Unless you use your own domain and aren’t big enough to use Exchange and you don’t want to use IMAP (who does?), then Windows 8 Mail seems to fall short.
Before I go any farther, I’m going to start using the term Outlook.com account and Microsoft Account interchangeably. After all, all of those old Hotmail and Live.com accounts are now handled all pretty much the same way thru Outlook.com (have you noticed that the url still says Live.com) as well as Windows 8 and Windows Phone.

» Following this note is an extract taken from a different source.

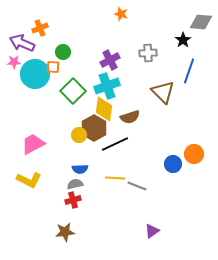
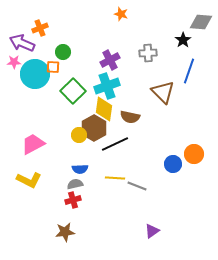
brown semicircle: rotated 30 degrees clockwise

Outlook.com has a great feature allowing you to embed a pop mail account into your Outlook.com account. That way, Outlook.com will go out and do the pop mail busy work and just show your incoming mail into either a sub-folder of your Outlook.com webmail or right into the inbox of your Outlook.com webmail. Also, when you consider the flexibility of Windows 8 Mail, you can set up as many accounts from various providers, so you can set up a separate Outlook.com account and embed your pop mail in that account so you don’t get your necessary pop mail mixed up with your Outlook.com webmail that you use to log onto Windows 8 if in fact you go that route (and who wouldn’t for a computer or tablet that is not using active directory).
So decide if you want to use your primary Windows Account or if you’re going to use a different Windows Account and create it if necessary.
Go to http://live.com and log onto that account.
Pull down the settings menu from the gear icon on the top right, and select options.
Select Your email accounts.
Add a send and receive account. You want to use send and receive so that you are using your pop mail provider’s SMTP service. Otherwise Outlook.com will forward it and your email recipients will get mail say things like “From 2q345p7asdfnphpasdf on behalf of you”.
You click on the Advanced Options link and fill out the necessary information and credentials.
Then it’s going to ask you want that mail dumped into the inbox or a sub-folder of the inbox. If you use this Outlook.com account to receive mail, I recommend that you use the sub folder option. If you don’t use it for mail, then consider putting into the inbox. After all, you might use this Outlook.com account (actually a Microsoft Account) to keep track of your contacts, calendar and OneDrive, but perhaps you primarily use Gmail or you unfortunately have to use pop-mail.
Now you will see this folder in Windows 8 Mail or any other method that you might look at this Outlook.com account’s email be that Windows Phone, Windows Live Mail, Outlook.com (webpage) or the Outlook connector. And when you delete from any of these portals, you will not delete your email from the server. So you’ll have to log onto your pop mail provider’s web site and clean up your inbox once in a while.
By the way, Gmail will let you connect to pop mail as well, and Windows 8 will connect to Gmail, but I haven’t tried it.